Стальные небеса (СИ) - Котова Ирина Владимировна (книги без сокращений .TXT) 📗
— Стрекозы сюда летят, — крикнул рядовой Вернов. Я развернулась. Со стен Вейна снимались раньяры, с десяток, один за другим, и направлялись к нам. Заметили. Заметили.
— Сейчас, — забормотала я лихорадочно, засовывая руку в пламя. — Сейчас… Отзовись, стихия от стихии моей.
Полыхнуло, и я протянула вторую, окровавленную ладонь вылетевшей из костра огнептице. Она пила, а первые раньяры уже спускались на опушку леса, метрах в пятнадцати от нас; Вернов застыл за стволом дуба между мной и замком, целясь во всадников из короткого автомата, — а Осокин все так же продолжал подкладывать ветки… уже шагнули под кроны деревьев первые иномиряне, настороженно издали глядя на меня…
— Белый волосы.
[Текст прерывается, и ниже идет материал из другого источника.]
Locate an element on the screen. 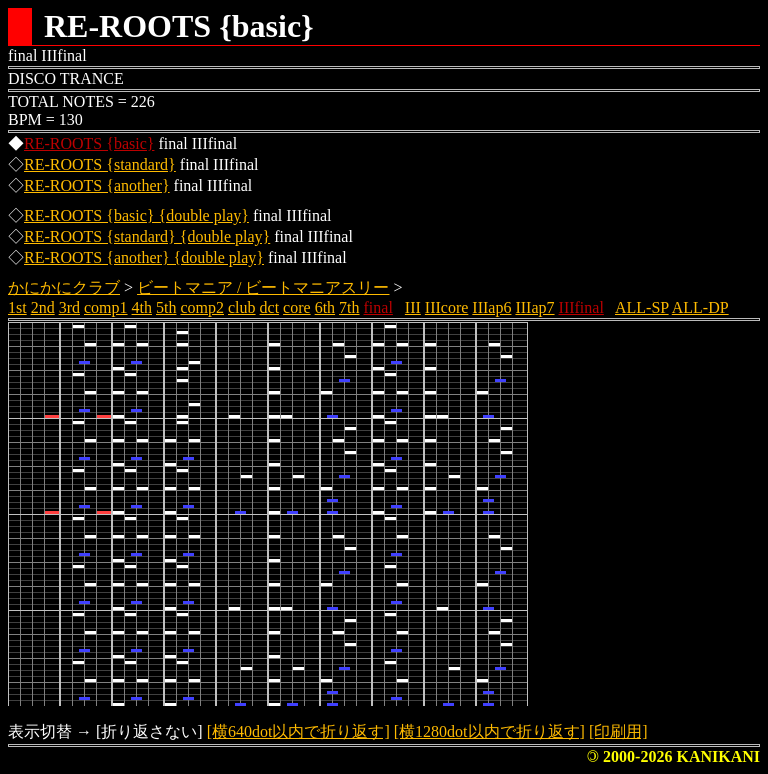 This screenshot has height=774, width=768. RE-ROOTS {basic} is located at coordinates (89, 143).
Жена колдун Дармоншир? — громко спросил один из них, со страхом переводя взгляд с моего лица на полыхающего огромного сокола, который сидел на локте и опускал голову к ладони, чтобы сделать последний глоток.
Застрекотал автомат Вернова — повалились первые из иномирян, упал и спрашивающий — и огнедух, окунув клюв в кровь, поднял голову. А я, склонившись, мазнула ладонью по лежащему у моих ног осколку и крикнула, не имея времени придумывать имя:
— Нарекаю тебя Первым. Привязываю тебя к этому камню. Убей их. Убей.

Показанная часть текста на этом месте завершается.